▶ _PROBLEM_: Return each line of the records below that contains the word "mogelijk".

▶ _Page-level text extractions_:
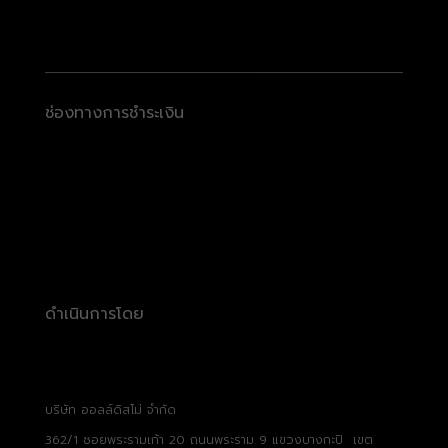
ช่องทางการชำระเงิน
ดำเนินการโดย
บริษัท ออลล์ดิสโม่ จำกัด
362/1 ซอยพระรามเก้า 20 ถนนพระราม 9 แขวงบางกะปิ เขต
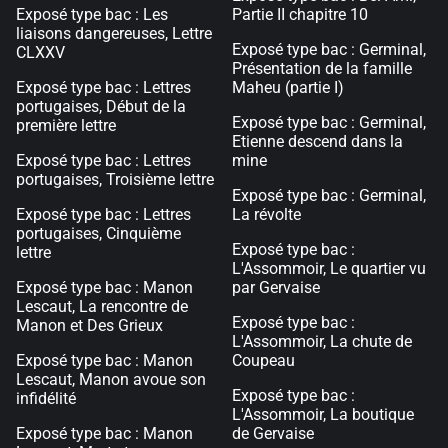
Exposé type bac : Les
Partie II chapitre 10
liaisons dangereuses, Lettre
Exposé type bac : Germinal,
CLXXV
Présentation de la famille
Exposé type bac : Lettres
Maheu (partie I)
portugaises, Début de la
Exposé type bac : Germinal,
première lettre
Etienne descend dans la
Exposé type bac : Lettres
mine
portugaises, Troisième lettre
Exposé type bac : Germinal,
Exposé type bac : Lettres
La révolte
portugaises, Cinquième
Exposé type bac :
lettre
L'Assommoir, Le quartier vu
Exposé type bac : Manon
par Gervaise
Lescaut, La rencontre de
Exposé type bac :
Manon et Des Grieux
L'Assommoir, La chute de
Exposé type bac : Manon
Coupeau
Lescaut, Manon avoue son
Exposé type bac :
infidélité
L'Assommoir, La boutique
Exposé type bac : Manon
de Gervaise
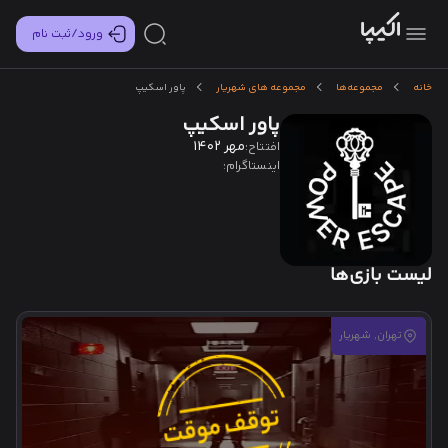
ورود/ثبت نام
خانه
مجموعه‌ها
مجموعه های شهریار
پاور اسکیپ
پاور اسکیپ
مهر 1402
افتتاح:
اینستاگرام:
لیست بازی‌ها
تهران, شهریار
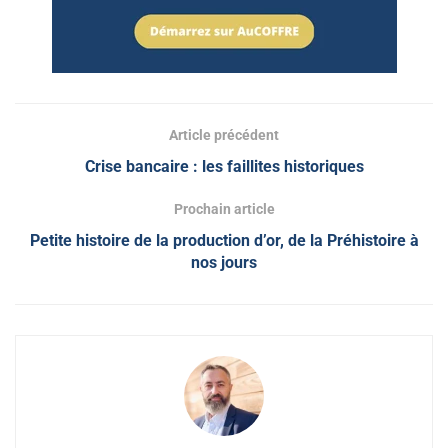
Article précédent
Crise bancaire : les faillites historiques
Prochain article
Petite histoire de la production d’or, de la Préhistoire à
nos jours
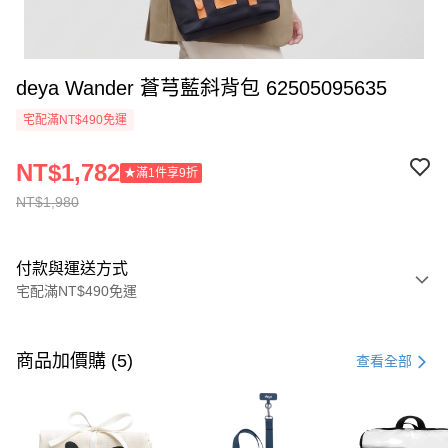
deya Wander 蒼芎藍斜背包 62505095635
宅配滿NT$490免運
NT$1,782
★滿1件享9折
NT$1,980
付款與運送方式
宅配滿NT$490免運
付款方式
信用卡一次付款
商品加價購 (5)
查看全部
信用卡分期付款
3 期 0 利率 每期
NT$660
21家銀行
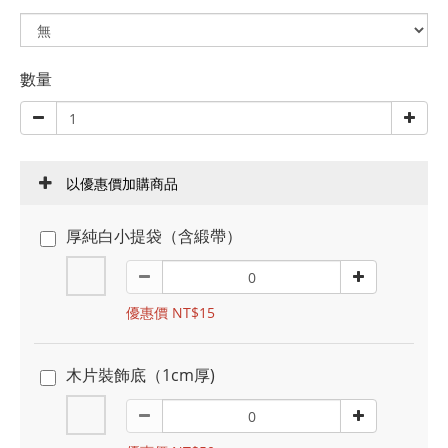
數量
以優惠價加購商品
厚純白小提袋（含緞帶）
優惠價 NT$15
木片裝飾底（1cm厚)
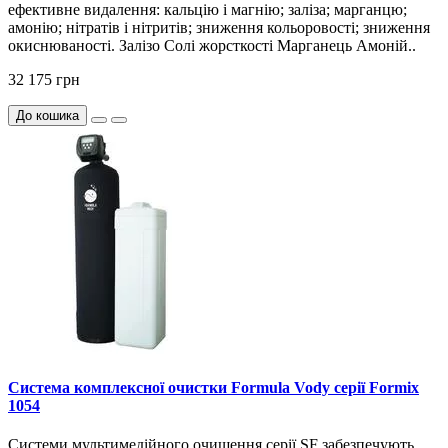
ефективне видалення: кальцію і магнію; заліза; марганцю;
амонію; нітратів і нітритів; зниження кольоровості; зниження
окиснюваності. Залізо Солі жорсткості Марганець Амоній..
32 175 грн
До кошика
Система комплексної очистки Formula Vody серії Formix
1054
Системи мультимедійного очищення серії SF забезпечують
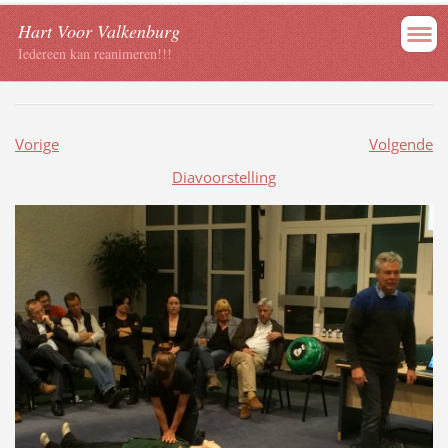
Hart Voor Valkenburg
Iedereen kan reanimeren!!!
Vorige
Volgende
Diavoorstelling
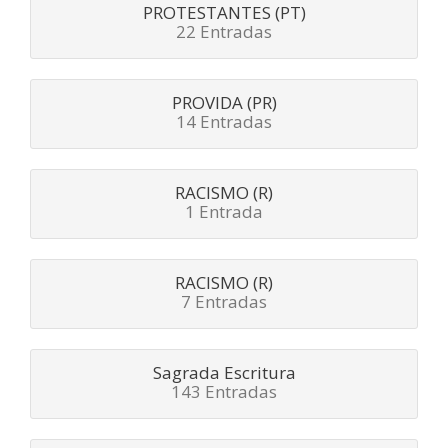
PROTESTANTES (PT)
22 Entradas
PROVIDA (PR)
14 Entradas
RACISMO (R)
1 Entrada
RACISMO (R)
7 Entradas
Sagrada Escritura
143 Entradas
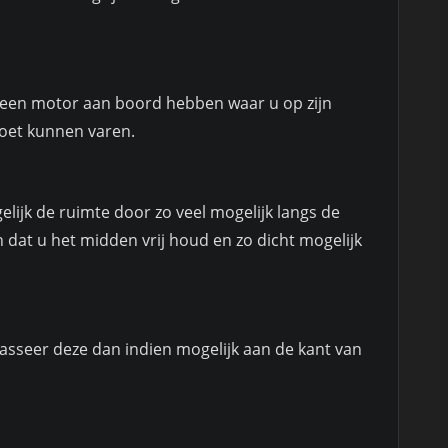
et een motor aan boord hebben waar u op zijn
moet kunnen varen.
lijk de ruimte door zo veel mogelijk langs de
n dat u het midden vrij houd en zo dicht mogelijk
passeer deze dan indien mogelijk aan de kant van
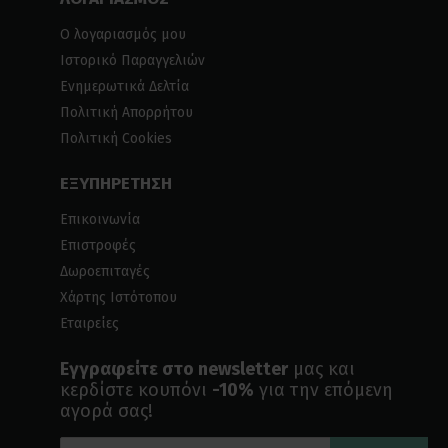
Ο λογαριασμός μου
Ιστορικό Παραγγελιών
Ενημερωτικά Δελτία
Πολιτική Απορρήτου
Πολιτική Cookies
ΕΞΥΠΗΡΕΤΗΣΗ
Επικοινωνία
Επιστροφές
Δωροεπιταγές
Χάρτης Ιστότοπου
Εταιρείες
Εγγραφείτε στο newsletter
μας και
κερδίστε κουπόνι
-10%
για την επόμενη
αγορά σας!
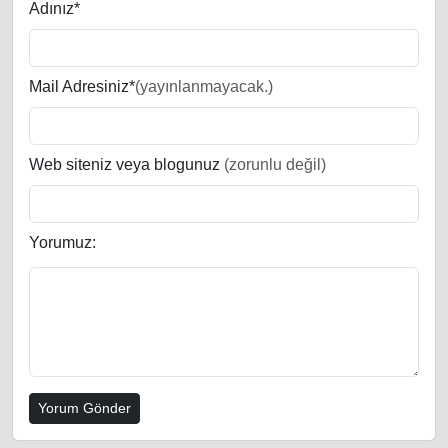
Adınız*
Mail Adresiniz*
(yayınlanmayacak.)
Web siteniz veya blogunuz
(zorunlu değil)
Yorumuz:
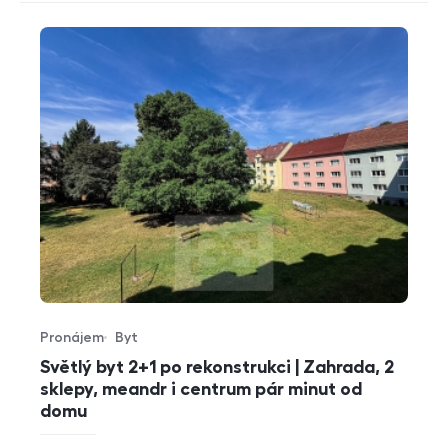
Pronájem
Byt
Typ nabídky
Typ nemovitosti
Světlý byt 2+1 po rekonstrukci | Zahrada, 2
sklepy, meandr i centrum pár minut od
domu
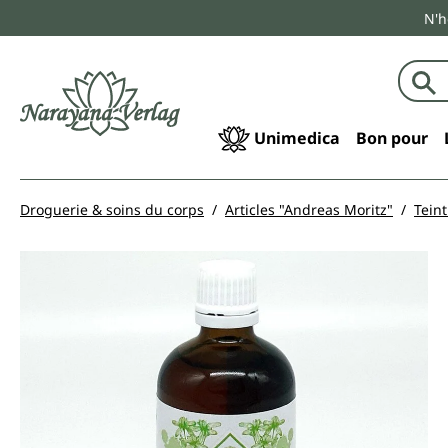
N'h
echerche
Passer à la navigation principale
Unimedica
Bon pour
Droguerie & soins du corps
Articles "Andreas Moritz"
Tein
Ignorer la galerie d'images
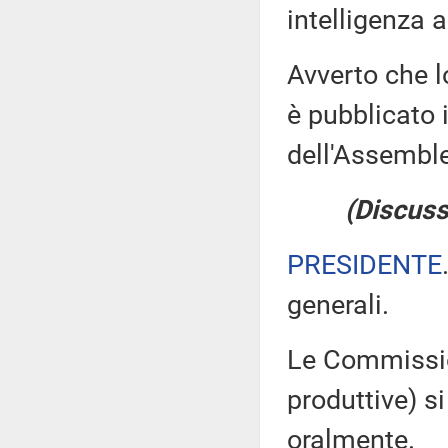
intelligenza ar
Avverto che l
è pubblicato i
dell'Assemb
(Discuss
PRESIDENTE
generali.
Le Commission
produttive) si
oralmente.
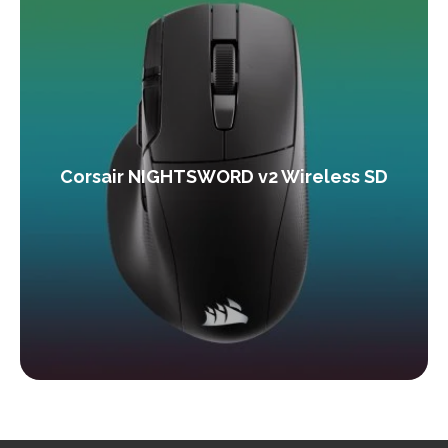
Corsair NIGHTSWORD v2 Wireless SD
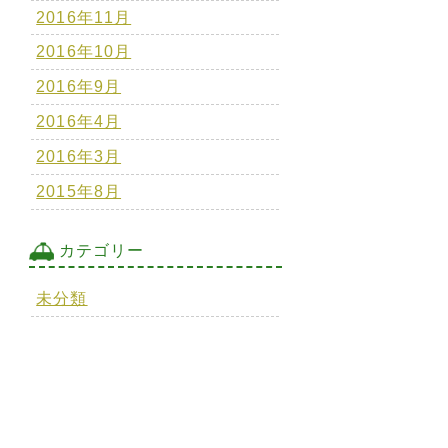
2016年11月
2016年10月
2016年9月
2016年4月
2016年3月
2015年8月
カテゴリー
未分類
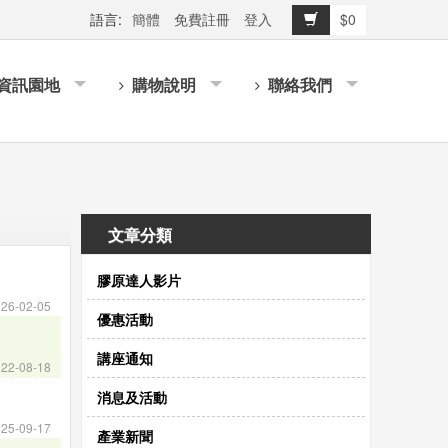
語言:
簡體
免費註冊
登入
$0
資訊園地
購物說明
聯絡我們
文章分類
膠原達人影片
26-02-05
優惠活動
講座通知
22-08-18
消息及活動
25-09-17
產業新聞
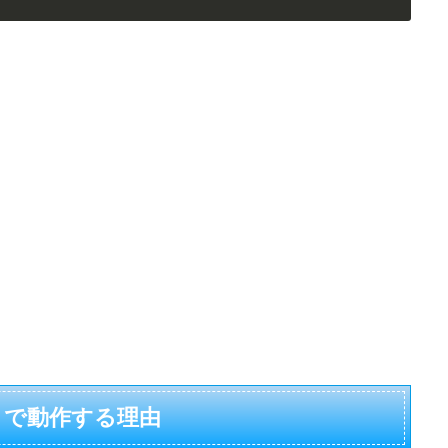
X」 で動作する理由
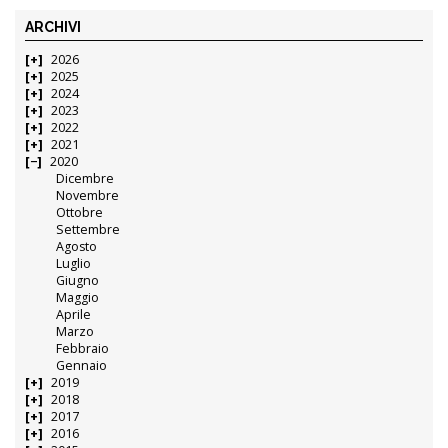
ARCHIVI
2026
2025
2024
2023
2022
2021
2020
Dicembre
Novembre
Ottobre
Settembre
Agosto
Luglio
Giugno
Maggio
Aprile
Marzo
Febbraio
Gennaio
2019
2018
2017
2016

▶ _TASK ANSWER_:
lijk de ruimte door zo veel mogelijk langs de
n dat u het midden vrij houd en zo dicht mogelijk
passeer deze dan indien mogelijk aan de kant van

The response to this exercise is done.